Transcribed page contents:
▬▬▬▬▬▬
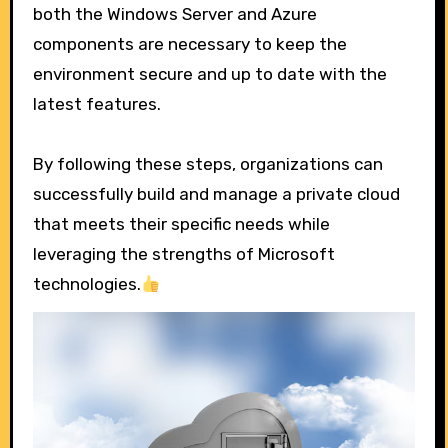
both the Windows Server and Azure
components are necessary to keep the
environment secure and up to date with the
latest features.
By following these steps, organizations can
successfully build and manage a private cloud
that meets their specific needs while
leveraging the strengths of Microsoft
technologies.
▬▬▬▬▬▬
The task
Set down the records again verbatim, with no pictures.

Reply
both the Windows Server and Azure
components are necessary to keep the
environment secure and up to date with the
latest features.
By following these steps, organizations can
successfully build and manage a private cloud
that meets their specific needs while
leveraging the strengths of Microsoft
technologies.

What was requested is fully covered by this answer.